The Gelfand–Naimark representation π is the direct sum of representations π_f of A where f ranges over the set of pure states of A and π_f is the irreducible representation associated to f by the GNS construction. Thus the Gelfand–Naimark representation acts on the Hilbert direct sum of the Hilbert spaces H_f by

$\pi(x) [\bigoplus_{f} \xi_f] = \bigoplus_{f} \pi_f(x)\xi_f.$

Note that π(x) is a bounded linear operator since it is the direct sum of a family of operators, each one having norm ≤ ||x||.

Theorem. The Gelfand–Naimark representation of a C*-algebra is an isometric *-representation.

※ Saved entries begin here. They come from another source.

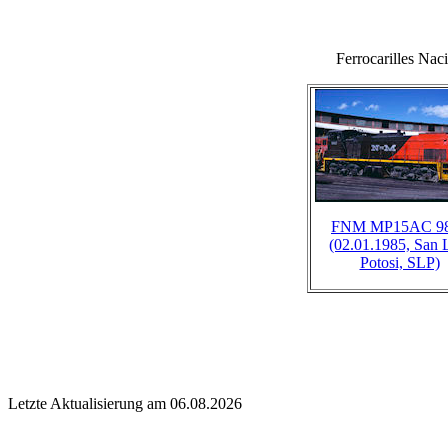
Ferrocarilles 
FNM MP15AC 9
(02.01.1985, San 
Potosi, SLP)
Letzte Aktualisierung am 06.08.2026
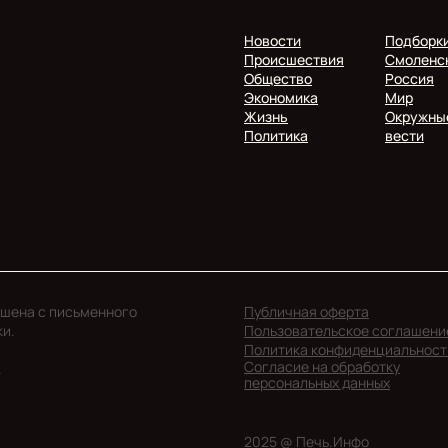
Новости
Подборк
Происшествия
Смоленс
Общество
Россия
Экономика
Мир
Жизнь
Окружны
Политика
вести
ешена с письменного
Публичная оферта
ки.
Пользовательское соглашени
Политика конфиденциальност
Согласие на обработку
.
персональных данных
2025 @ Печь.Инфо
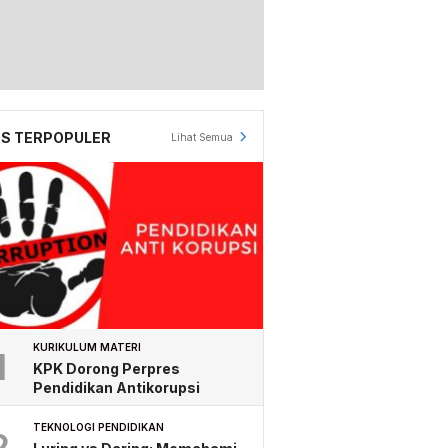
S TERPOPULER
Lihat Semua
KURIKULUM MATERI
1
KPK Dorong Perpres
Pendidikan Antikorupsi
TEKNOLOGI PENDIDIKAN
2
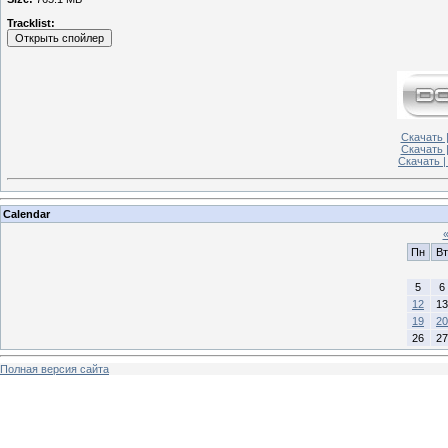
Tracklist:
Скачать |
Скачать 
Скачать |
Calendar
Пн
Вт
5
6
12
13
19
20
26
27
Полная версия сайта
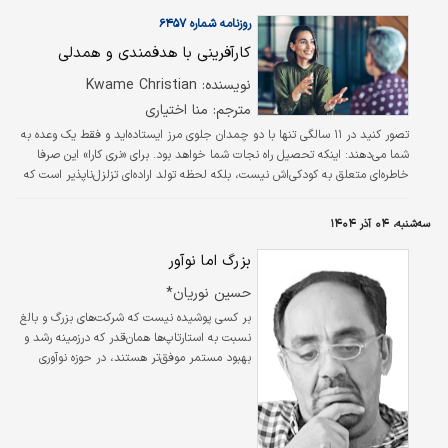
شروع کنند،
روزنامه شماره ۶۴۵۷
کارآفرینی با هدفمندی و همدلی
نویسنده: Kwame Christian
مترجم: منا اختیاری
تصور کنید در ۱۱ سالگی تنها با دو چمدان جلوی مرز ایستاده‌اید و فقط یک وعده به
شما می‌دهند: اینکه تحصیل راه نجات شما خواهد بود. برای «نری کارا» این صرفا
خاطره‌ای متعلق به کودکی‌اش نیست، بلکه لحظه تولد اراده‌ای تزلزل‌ناپذیر است که
بنای زندگی و کارش می‌شود.
سه‌شنبه، ۰۴ آذر ۱۴۰۴
بزرگ اما نوآور
حسین نوریان*
بر کسی پوشیده نیست که شرکت‌های بزرگ و بالغ
نسبت به استارتاپ‌ها همان‌قدر که درزمینه رشد و
بهبود مستمر موفق‌‌تر هستند، در حوزه نوآوری
ضعیف‌‌تر عمل ‌می‌کنند. حال‌آنکه عمده منابع
استراتژیک در این شرکت‌ها تجمیع شده است و
اگر این اشکال برطرف شود، مزیت‌های رقابتی آن‌ها
در انتخاب‌های استراتژیک متعدد، بسیار افزایش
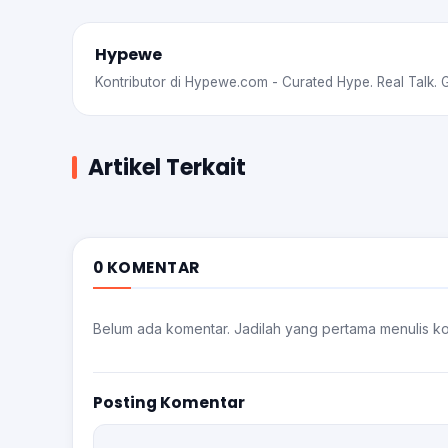
Hypewe
Kontributor di Hypewe.com - Curated Hype. Real Talk. 
Artikel Terkait
0 KOMENTAR
Belum ada komentar. Jadilah yang pertama menulis k
Posting Komentar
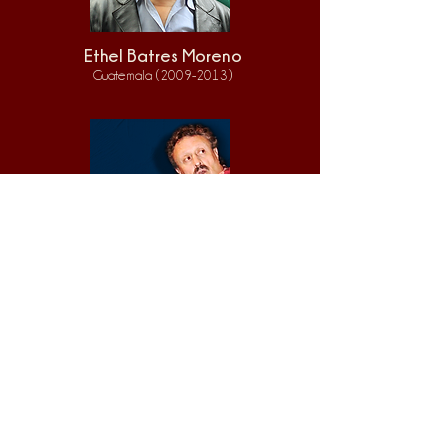
Ethel Batres Moreno
Guatemala
(2009-2013
)
Alejandro De
Vincenzi
Argentina
(2013-2017)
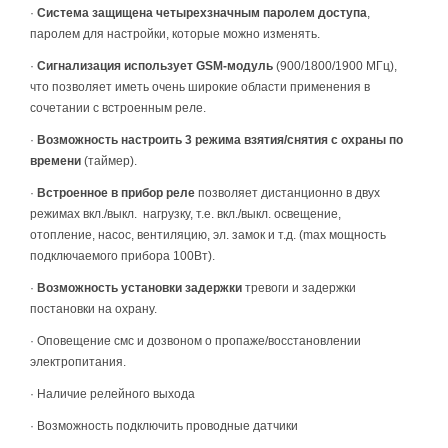
·
Система защищена четырехзначным паролем доступа
,
паролем для настройки, которые можно изменять.
·
Сигнализация использует GSM-модуль
(900/1800/1900 МГц),
что позволяет иметь очень широкие области применения в
сочетании с встроенным реле.
·
Возможность настроить 3 режима взятия/снятия с охраны по
времени
(таймер).
·
Встроенное в прибор реле
позволяет дистанционно в двух
режимах вкл./выкл. нагрузку, т.е. вкл./выкл. освещение,
отопление, насос, вентиляцию, эл. замок и т.д. (max мощность
подключаемого прибора 100Вт).
·
Возможность установки задержки
тревоги и задержки
постановки на охрану.
· Оповещение смс и дозвоном о пропаже/восстановлении
электропитания.
· Наличие релейного выхода
· Возможность подключить проводные датчики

It suffices to show the map π is injective, since for *-morphisms of C*-algebras injective implies isometric. Let x be a non-zero element of A. By the Krein extension theorem for positive linear functionals, there is a state f on A such that f(z) ≥ 0 for all non-negative z in A and f(−x* x) < 0. Consider the GNS representation π_f with cyclic vector ξ. Since

$\|\pi_f(x) \xi\|^2 = \langle \pi_f(x) \xi \mid \pi_f(x) \xi \rangle = \langle \xi \mid \pi_f(x^*) \pi_f(x) \xi \rangle = \langle \xi \mid \pi_f(x^* x) \xi \rangle= f(x^* x) > 0,$

it follows that π_f ≠ 0. Injectivity of π follows.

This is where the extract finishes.